Observability (Prometheus metrics)¶
mcp-data-platform exposes operational metrics in Prometheus format on a dedicated HTTP listener. Phase 1 instruments two chokepoints that, between them, cover every tool call through the platform:
MCPToolCallMiddlewarerecords request rate, latency, and outcome for every tool the platform serves (Trino, DataHub, S3, MCP gateway, REST shim, admin tools/call). One series per (tool, toolkit_kind, persona, status_category).- apigateway transport records outbound HTTP rate and latency for
every call made by the
apitoolkit —api_invoke_endpoint,api_export, and the REST gateway shim. One series per (connection, http_status_class, status_category).

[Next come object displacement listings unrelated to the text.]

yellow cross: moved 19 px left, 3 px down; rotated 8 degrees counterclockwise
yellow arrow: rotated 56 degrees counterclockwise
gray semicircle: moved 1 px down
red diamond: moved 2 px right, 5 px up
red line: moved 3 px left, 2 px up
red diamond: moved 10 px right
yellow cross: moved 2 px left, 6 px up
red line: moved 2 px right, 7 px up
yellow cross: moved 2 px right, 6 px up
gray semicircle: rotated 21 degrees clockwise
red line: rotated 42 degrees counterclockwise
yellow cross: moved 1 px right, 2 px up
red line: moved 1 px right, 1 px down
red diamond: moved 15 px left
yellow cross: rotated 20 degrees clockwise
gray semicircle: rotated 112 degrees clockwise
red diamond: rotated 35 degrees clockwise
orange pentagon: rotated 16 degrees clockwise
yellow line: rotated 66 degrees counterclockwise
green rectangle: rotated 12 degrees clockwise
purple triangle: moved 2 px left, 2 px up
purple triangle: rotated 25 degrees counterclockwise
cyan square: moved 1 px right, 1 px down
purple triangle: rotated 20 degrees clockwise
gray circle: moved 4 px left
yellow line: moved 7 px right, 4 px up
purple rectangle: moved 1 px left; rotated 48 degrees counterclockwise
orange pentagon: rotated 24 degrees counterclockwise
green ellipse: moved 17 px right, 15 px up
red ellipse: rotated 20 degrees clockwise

Tracing (Phase 2) and per-toolkit instrumentation (Phase 3) are tracked on issue #428 and will land in follow-on PRs.
Enabling metrics¶
Configuration is environment-only for Phase 1.
| Variable | Default | Purpose |
|---|---|---|
OTEL_METRICS_ENABLED |
false |
Master switch. When false no MeterProvider is built and no listener is started. |
OTEL_METRICS_ADDR |
:9090 |
Bind address for the /metrics HTTP listener. |
The listener is intentionally separate from the platform's main MCP/HTTP listener so:
- scrape traffic does not share the MCP/admin/portal auth path,
- the metrics port can sit behind a Kubernetes
NetworkPolicy(or be unreachable from outside the cluster) without affecting client-facing routes, - a slow or stuck scraper cannot starve the main accept loop.
Example:
export OTEL_METRICS_ENABLED=true
export OTEL_METRICS_ADDR=:9090
mcp-data-platform --config /etc/mcp-data-platform/platform.yaml
Kubernetes scrape config¶
Add a ServiceMonitor (Prometheus Operator) or a static scrape job:
apiVersion: monitoring.coreos.com/v1
kind: ServiceMonitor
metadata:
name: mcp-data-platform-metrics
spec:
selector:
matchLabels:
app: mcp-data-platform
endpoints:
- port: metrics
path: /metrics
interval: 30s
Expose port 9090 from the pod and surface it as a metrics service port.
Exposed metrics¶
| Name | Type | Labels |
|---|---|---|
mcp_tool_calls_total |
counter | tool, toolkit_kind, persona, status_category |
mcp_tool_call_duration_seconds |
histogram | tool, toolkit_kind, persona, status_category |
mcp_inflight_tool_calls |
gauge | (none) |
apigateway_outbound_total |
counter | connection, http_status_class, status_category |
apigateway_outbound_duration_seconds |
histogram | connection, http_status_class, status_category |
Plus the free Go runtime + process metrics (go_*, process_*).
Label semantics¶
The label set is deliberately small and closed. High-cardinality fields (user id, email, request id, session id, raw upstream URLs, raw error messages, free-text tool arguments) are not recorded as Prometheus labels — they belong on trace spans (Phase 2) and on audit log rows.
status_category values:
| Value | Meaning |
|---|---|
ok |
Tool returned successfully. |
auth_err |
Authentication failed (no/invalid credential). |
authz_err |
User authenticated but persona denied the tool. |
validation_err |
Bad arguments or the user declined an elicitation. |
upstream_err |
Tool reached the upstream and the upstream returned an error (Trino query failure, S3 4xx/5xx, API 4xx/5xx, etc.). |
internal_err |
Anything else — a platform bug. Watch this in dashboards; a healthy deployment is near zero. |
http_status_class for outbound calls buckets the response into 2xx,
3xx, 4xx, 5xx, or other. Transport-level failures (DNS, dial,
TLS, timeout) carry status 0 and surface as http_status_class="other"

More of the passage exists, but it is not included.